Survey: Coronavirus 'impacting on majority of institutional investors' activity'
The majority of institutional investors say the coronavirus outbreak is already having an “impact on their investment activity”, according to new research.
The survey, by capital placement agent and fund advisory firm Eaton Partners, also found that many institutional investors “doubt the US government’s ability to effectively combat the crisis".
The survey of 69 leading limited partners (LPs) was conducted in the last two weeks.
The key findings were:
- 70 per cent of LPs say the coronavirus outbreak is having an impact on their investment activity and/or planning for 2020
- Coronavirus (29 per cent), market valuations (29 per cent), and a potential US recession (33 per cent) are the factors respondents believe will have the most significant impact on their near-term investment strategy
- Only 13 per cent are “very confident” in the US government’s ability to contain and eradicate coronavirus, while 49 per cent are “somewhat confident” and 38 per cent are “not confident at all”

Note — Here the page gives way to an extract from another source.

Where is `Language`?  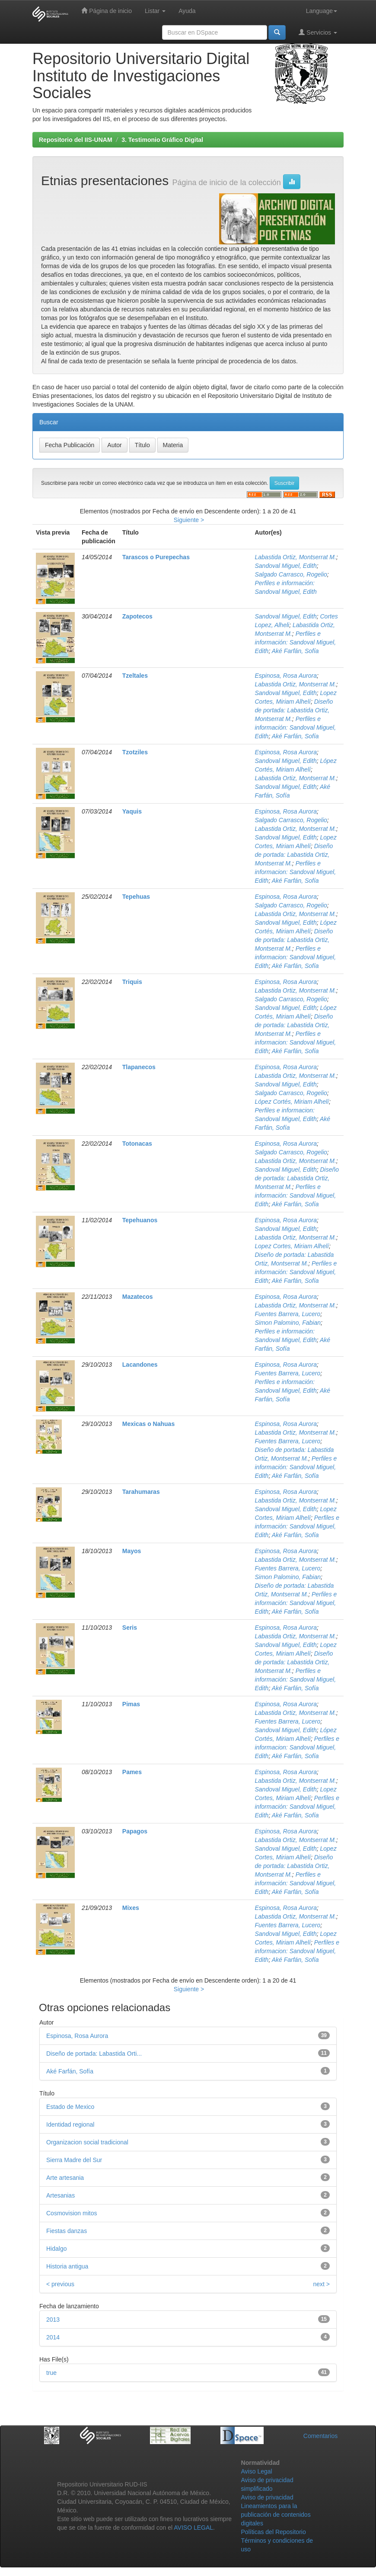 Language is located at coordinates (321, 10).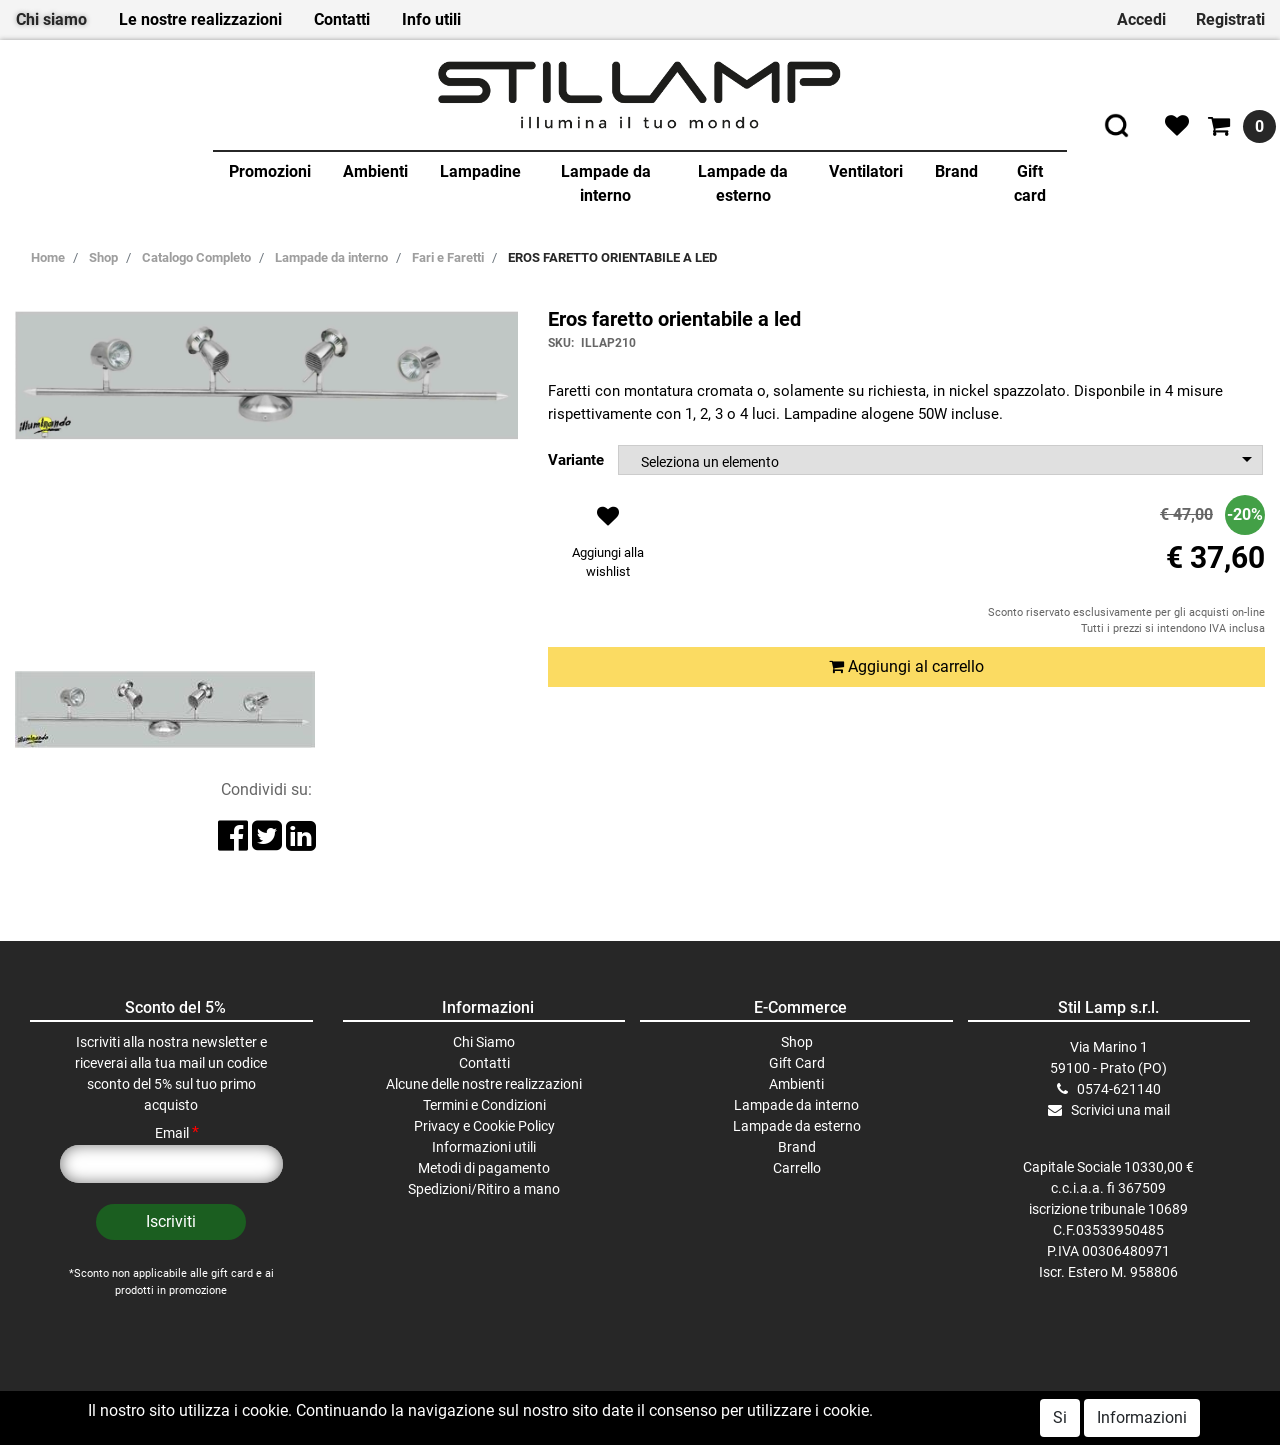 Image resolution: width=1280 pixels, height=1445 pixels. What do you see at coordinates (484, 1168) in the screenshot?
I see `Metodi di pagamento` at bounding box center [484, 1168].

- Most (70 per cent) believe interest rate cuts by the US Federal Reserve are not an appropriate remedy to the coronavirus crisis because the problem is biological, not financial, in nature
- Despite the apprehension, 78 per cent say they will not reduce or pull capital out of specific geographic regions because of coronavirus
- Three-quarters (75 per cent) admit they’ve made changes to their business activity as coronavirus fears intensify, including less travel and more phone calls and videoconferencing.
Peter Martenson, partner at Eaton Partners, said: “While there are many unknowns, our recent interactions with global institutional investors regarding the fluid social, business, and macro-economic environment, have yielded an interesting response. There’s a general feeling that private equity could be a well-positioned, steady-hand investor during the recent coronavirus-induced volatility. In fact, our survey found that 52 per cent of investors believe private equity is the most appealing alternative asset class going forward, on the heels of lower interest rates, falling valuations, and more clarity in the presidential race.”
Since its foundation in 1983, Eaton Partners has participated in raising over $100 billion of institutional capital across more than 145 investment funds, including private equity, private credit, real estate, real assets and hedge funds.